Morning Devotion for the Season of Advent
December 16, 2024
Philippians 4:4-7
Rejoice in the Lord always. I will say it again: Rejoice! 5 Let your gentleness be evident to all. The Lord is near. 6 Do not be anxious about anything, but in every situation, by prayer and petition, with thanksgiving, present your requests to God. 7 And the peace of God, which transcends all understanding, will guard your hearts and your minds in Christ Jesus.
Meditation - Glenn Beamer
When I read Paul’s letters in the New Testament, I perceive his suggestions and admonitions coming from an energetic, confident disciple of Christ. But the reading from Philippians strikes me as measured & humble. Paul’s recommendation, “Let your gentleness be evident to all.” comes across as thoughtful and calming – a call to the Peace of Christ. By relieving our anxiety and becoming gentle we can create new spaces in which God can work through us and transcend our toughness. We become the vessel through which Christ’s most powerful love, redemptive love, can occur.
In the aftermath of World War II, Europe and Asia faced catastrophic food shortages in which millions of people risked starvation. President Harry Truman, a New Deal Democrat, wrote and invited President Herbert Hoover, the Republican who had presided over the Great Depression, to the White House to discuss famine relief. Expecting no political benefit, Truman’s advisers had discouraged him from reaching out to Hoover. Hoover had long felt himself a pariah in Washington and public service.

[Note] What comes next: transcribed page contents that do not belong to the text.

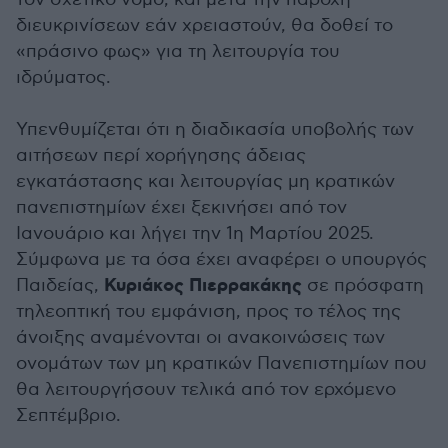
διευκρινίσεων εάν χρειαστούν, θα δοθεί το
«πράσινο φως» για τη λειτουργία του
ιδρύματος.
Υπενθυμίζεται ότι η διαδικασία υποβολής των
αιτήσεων περί χορήγησης άδειας
εγκατάστασης και λειτουργίας μη κρατικών
πανεπιστημίων έχει ξεκινήσει από τον
Ιανουάριο και λήγει την 1η Μαρτίου 2025.
Σύμφωνα με τα όσα έχει αναφέρει ο υπουργός
Κυριάκος Πιερρακάκης
Παιδείας,
σε πρόσφατη
τηλεοπτική του εμφάνιση, προς το τέλος της
άνοιξης αναμένονται οι ανακοινώσεις των
ονομάτων των μη κρατικών Πανεπιστημίων που
θα λειτουργήσουν τελικά από τον ερχόμενο
Σεπτέμβριο.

Truman circumvented his staff, and Hoover came to the White House in 1945. Truman asked Hoover to serve as Honorary Chairman of the Famine Emergency Committee (FEC), Upon hearing Truman’s request, tears welled in Hoover’s eyes; he briefly excused himself from the oval office and then accepted whole heartedly the position. Harry Truman had set aside hard ball politics, and let his gentleness be evident. By relinquishing control to God, Truman created the transcendent space in which redemptive love occurred.
As the FEC Chairman, Herbert Hoover, then 71 years-old, traveled over 50,000 miles to thirty-eight nations. Years later, Hoover wrote to Truman, “Yours has been friendship which has reached deeper into my life than you know.”